In Lab 02, we tested our demo AEV with different codes as well as attaching the sensors and testing them.

Glossary for Arduino Calls

The purpose of the function is what the function does, while the function call is how the function appears in the Arduino code. When coding the program for the Arduino, the function call is what should be entered to make the AEV carry out the correct purpose.

  • Function Purpose: Accelerates or decelerates motor(s), m, from start speed (%), p1, to end speed (%), p2 over a duration of t seconds.
    • Function Call: celerate(m,p1,p2,t);
  • Function Purpose: Initializes motors(s), m, at percent power, p.
    • Function Call: motorSpeed(m.p);
  • Function Purpose: Runs the motor(s) at their  initialized state for t seconds.
    • Function Call: goFor(t);
  • Function Purpose: Brakes motor(s), m. (Does not brake AEV, just stops motor(s) from spinning).
    • Function Call: brake(m);
  • Function Purpose: Reverses the polarity of the motor(s), m.
    • Function Call: reverse(m);
  • Function Purpose: Continues the previous command for n marks from the vehicle’s current position. n can be either negative or positive, positive meaning the vehicle is moving forward while negative means the vehicle is moving backwards.
    • Function Call: goToRelativePosition(n);
  • Function Purpose: Continues the previous command for n marks relative to the overall starting position of the AEV.
    • Function Call: goToAbsolutePosition(n);

Staff, OSU. “Preliminary R&D.” Box, The Ohio State University, 18 Aug. 2017, osu.app.box.com/s/ter1ysxfl88vej3wezqleed30cymth1p.
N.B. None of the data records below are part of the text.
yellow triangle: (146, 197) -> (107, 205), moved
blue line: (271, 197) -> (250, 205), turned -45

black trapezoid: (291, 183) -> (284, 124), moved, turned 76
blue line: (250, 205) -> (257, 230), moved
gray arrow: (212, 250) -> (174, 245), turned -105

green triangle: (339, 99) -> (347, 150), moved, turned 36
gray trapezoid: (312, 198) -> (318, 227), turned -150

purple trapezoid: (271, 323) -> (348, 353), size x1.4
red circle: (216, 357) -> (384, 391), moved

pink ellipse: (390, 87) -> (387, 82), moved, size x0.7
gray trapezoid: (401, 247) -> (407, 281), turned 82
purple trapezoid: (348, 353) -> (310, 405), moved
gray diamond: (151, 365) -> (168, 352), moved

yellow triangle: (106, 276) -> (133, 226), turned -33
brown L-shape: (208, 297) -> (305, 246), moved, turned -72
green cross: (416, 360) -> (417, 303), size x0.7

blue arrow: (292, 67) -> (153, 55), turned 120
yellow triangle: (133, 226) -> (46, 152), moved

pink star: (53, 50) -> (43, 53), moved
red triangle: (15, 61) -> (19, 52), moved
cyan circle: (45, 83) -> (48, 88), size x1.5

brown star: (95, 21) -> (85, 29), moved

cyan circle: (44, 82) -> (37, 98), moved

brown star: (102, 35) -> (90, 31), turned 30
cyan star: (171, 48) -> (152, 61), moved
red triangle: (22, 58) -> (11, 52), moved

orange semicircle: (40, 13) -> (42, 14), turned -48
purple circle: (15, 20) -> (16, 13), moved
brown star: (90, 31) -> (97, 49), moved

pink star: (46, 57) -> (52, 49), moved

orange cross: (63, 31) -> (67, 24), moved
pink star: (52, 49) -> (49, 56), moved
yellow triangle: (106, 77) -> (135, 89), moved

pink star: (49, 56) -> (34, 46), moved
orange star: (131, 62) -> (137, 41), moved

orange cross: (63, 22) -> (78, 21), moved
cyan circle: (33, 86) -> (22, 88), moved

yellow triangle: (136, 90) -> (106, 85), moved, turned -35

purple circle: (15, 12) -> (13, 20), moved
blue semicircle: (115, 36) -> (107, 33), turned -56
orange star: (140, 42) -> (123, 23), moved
Sensors correctly secured to the AEV:

 

Function of reflectance sensors, their importance in completing MCR:

The function of the reflectance sensors is to sense what the wheels (which go on the AEV track) are doing, i.e. when they go forward, backwards, and brake, as well as tracking the distance traveled by the AEV using ‘marks’.  The sensor’s ability to record and send the amount of marks that the AEV has traveled allows us to program the AEV using the Arduino to travel a certain distance measured by marks.  By using marks to measure distance and recording these marks using the reflectance sensors, it provides us with an efficient and reliable way of knowing how far the AEV will travel and eliminates the excessive testing on the motors that would have needed to be done to try and predict the distance in which our AEV would travel.  Without the sensors, we would be unable to precisely measure the distance traveled by our AEV and therefore would be unable to reliably program the AEV to travel a certain distance– they are extremely important in completing MCR.